Gulf newspaper: Houthi militia detains 200 judges and prevents them from communicating

English - Wednesday 12 July 2023 الساعة 03:51 pm
Sana'a, NewsYemen, exclusive:

The Saudi newspaper, Al-Sharq Al-Awsat, said that the Houthi militia is holding 200 judges in a government facility in Sana'a.

The newspaper reported, according to "local Yemeni sources in Sana'a," that the Houthi militia lured the judges to a meeting at the headquarters of the Higher Judicial Institute, before detaining them and confiscating their phones since last Saturday, and preventing them from communicating with their families.

While the Houthi move was condemned by the government, the sources suggested that the group detained the judges in order to subject them to a sectarian mobilization course, in the context of its approach to ideologize the employees subject to it, and to stuff their brains with the ideas of the group's leader and founder, which center around the alleged right of Houthi to rule the Yemenis.

Since the beginning of the month of Dhu al-Hijjah, the leader of the group with the imam approach, which has become unfolding day after day, continues to give lessons and daily lectures to mobilize his supporters with his ideas about the alleged state and to give them lessons in the fanatical religious commitment of his group and him as a divine ruler of the Yemenis. Al-Houthi also directs his daily speeches and lectures in order to attract more Yemenis in his areas of control, especially young men, boys and influential personalities.

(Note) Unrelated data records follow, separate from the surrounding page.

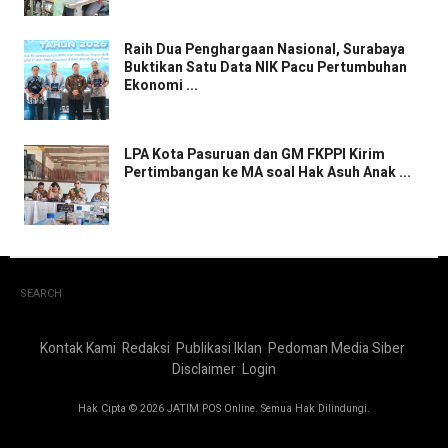
Raih Dua Penghargaan Nasional, Surabaya
Buktikan Satu Data NIK Pacu Pertumbuhan
Ekonomi ...
LPA Kota Pasuruan dan GM FKPPI Kirim
Pertimbangan ke MA soal Hak Asuh Anak ...
SEARCH
Kontak Kami
Redaksi
Publikasi Iklan
Pedoman Media Siber
Disclaimer
Login
Hak Cipta © 2026 JATIM POS Online. Semua Hak Dilindungi.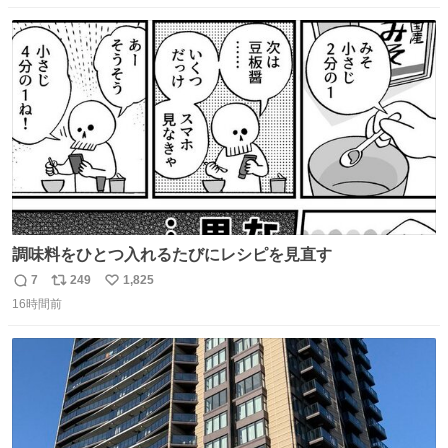
ンをぜひ本編で web.nhk/tv/an/kazekaor… #朝ドラ #風薫
数
ス
ね
る 見上愛 上坂樹里 平埜生成
ト
数
数
調味料をひとつ入れるたびにレシピを見直す
7
249
1,825
返
リ
い
16時間前
信
ポ
い
数
ス
ね
ト
数
数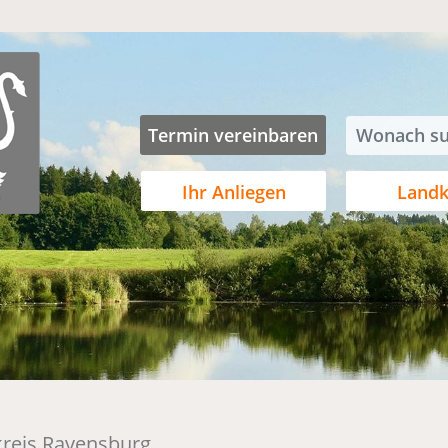
Termin vereinbaren
Ihr Anliegen
Landk
kreis Ravensburg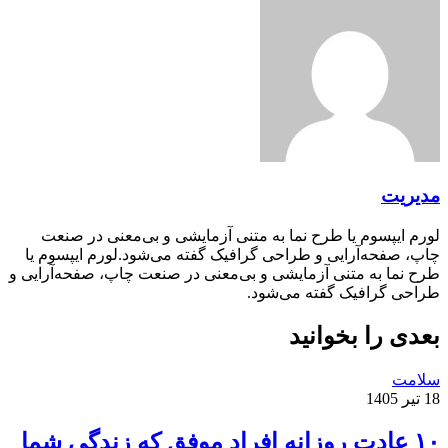
مدیریت
لورم ایپسوم یا طرح‌ نما به متنی آزمایشی و بی‌معنی در صنعت
چاپ، صفحه‌آرایی و طراحی گرافیک گفته می‌شود.لورم ایپسوم یا
طرح‌ نما به متنی آزمایشی و بی‌معنی در صنعت چاپ، صفحه‌آرایی و
طراحی گرافیک گفته می‌شود.
بعدی را بخوانید
سلامت
18 تیر 1405
۱۰ عادت روزانه افراد موفق که زندگی شما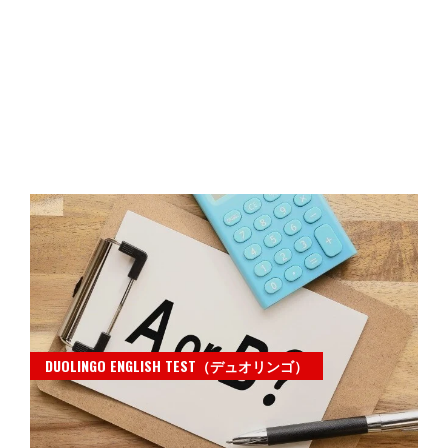
DUOLINGO ENGLISH TEST（デュオリンゴ）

While the Gulf newspaper quoted its local sources as saying that the militia authorities had detained the judges to subject them to what they called "cultural courses", the Minister of Information in the legitimate government, Muammar al-Iryani, confirmed the detention of those judges.

Al-Eryani said, in an official statement referred to by the newspaper, that the militias lured the 200 judges to attend a meeting at the Judiciary Institute, and put them in a so-called “closed cultural course.” Communication with them was cut off from the moment of the kidnapping, describing what the Houthi militia had done as "a criminal act that falls within its scheme aimed at demolishing state institutions, including the judiciary."

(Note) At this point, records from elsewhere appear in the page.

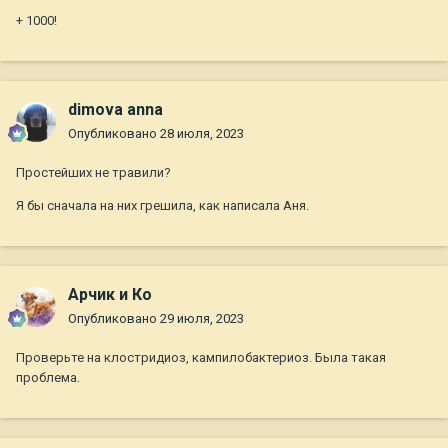
+ 1000!
dimova anna
Опубликовано
28 июля, 2023
Простейших не травили?
Я бы сначала на них грешила, как написала Аня.
Арчик и Ко
Опубликовано
29 июля, 2023
Проверьте на клостридиоз, кампилобактериоз. Была такая
проблема.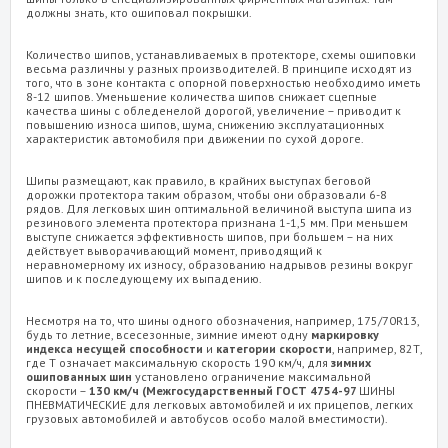
должны знать, кто ошиповал покрышки.
Количество шипов, устанавливаемых в протекторе, схемы ошиповки
весьма различны у разных производителей. В принципе исходят из
того, что в зоне контакта с опорной поверхностью необходимо иметь
8-12 шипов. Уменьшение количества шипов снижает сцепные
качества шины с обледенелой дорогой, увеличение – приводит к
повышению износа шипов, шума, снижению эксплуатационных
характеристик автомобиля при движении по сухой дороге.
Шипы размещают, как правило, в крайних выступах беговой
дорожки протектора таким образом, чтобы они образовали 6-8
рядов. Для легковых шин оптимальной величиной выступа шипа из
резинового элемента протектора признана 1-1,5 мм. При меньшем
выступе снижается эффективность шипов, при большем – на них
действует выворачивающий момент, приводящий к
неравномерному их износу, образованию надрывов резины вокруг
шипов и к последующему их выпадению.
Несмотря на то, что шины одного обозначения, например, 175/70R13,
будь то летние, всесезонные, зимние имеют одну
маркировку
индекса несущей способности
и
категории скорости
, например, 82Т,
где Т означает максимальную скорость 190 км/ч, для
зимних
ошипованных
шин
установлено ограничение максимальной
скорости –
130 км/ч (Межгосударственный ГОСТ 4754-97
ШИНЫ
ПНЕВМАТИЧЕСКИЕ для легковых автомобилей и их прицепов, легких
грузовых автомобилей и автобусов особо малой вместимости).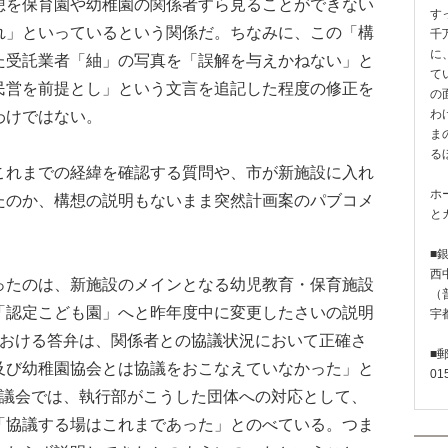
想を保育園や幼稚園の関係者すら見ることができない
す
れ」といっているという関係だ。ちなみに、この「構
千
に
た受託業者「紬」の写真を「誤解を与えかねない」と
て
民営を前提とし」という文言を追記した程度の修正を
の
わけではない。
わ
ま
る
れまでの経緯を確認する質問や、市が新施設に入れ
ホ
たのか、構想の説明もないまま突然計画案のパブコメ
と
。
■
西
たのは、新施設のメインとなる幼児教育・保育施設
（普
「認定こども園」へと昨年度中に変更したさいの説明
宇
における答弁は、関係者との協議状況において正確さ
■
及び幼稚園協会とは協議をおこなえていなかった」と
01
月議会では、執行部がこうした団体への対応として、
「協議する場はこれまであった」とのべている。つま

Al-Eryani added that, since the moment of the coup, the Houthi militia has sought to extend its control over the joints of the judiciary and undermine the independence of the judiciary, by subjecting its members to sectarian courses, and trying to subdue them through liquidation, arbitrary detention, enforced disappearance, torture, displacement, looting of money and property, and the replacement of Hundreds of its members coming from Saada instead.

He accused the Houthi militia of "using the judiciary as a tool to settle its political scores with opponents of its coup project, suppress freedom of opinion and expression in areas under its control, extort merchants, plunder and confiscate citizens' money and property, and legitimize their criminal practices against Yemenis," as he put it.

Al-Eryani called on the international community, the United Nations and its special envoy to Yemen to "clearly condemn these criminal practices, pressure the leaders of the Houthi militia to distance the judiciary from the conflict, and stop their efforts to undermine the independence of the judiciary and prejudice judicial freedoms, using it as a tool of repression and political terrorism."

The coup group also monopolized studies at the Higher Judicial Institute for the benefit of its loyalists and the sons of its leaders, and harnessed the courts to issue hundreds of arbitrary sentences against its political opponents and opponents, including death sentences and confiscation of funds and real estate.

Since its coup against the Yemeni consensus and storming Sanaa, the Houthi militia has been seeking to sectarianize local communities and government institutions. Where it imposed the so-called "code of professional conduct" that obliges government workers to recognize the right of the Houthi dynasty to rule.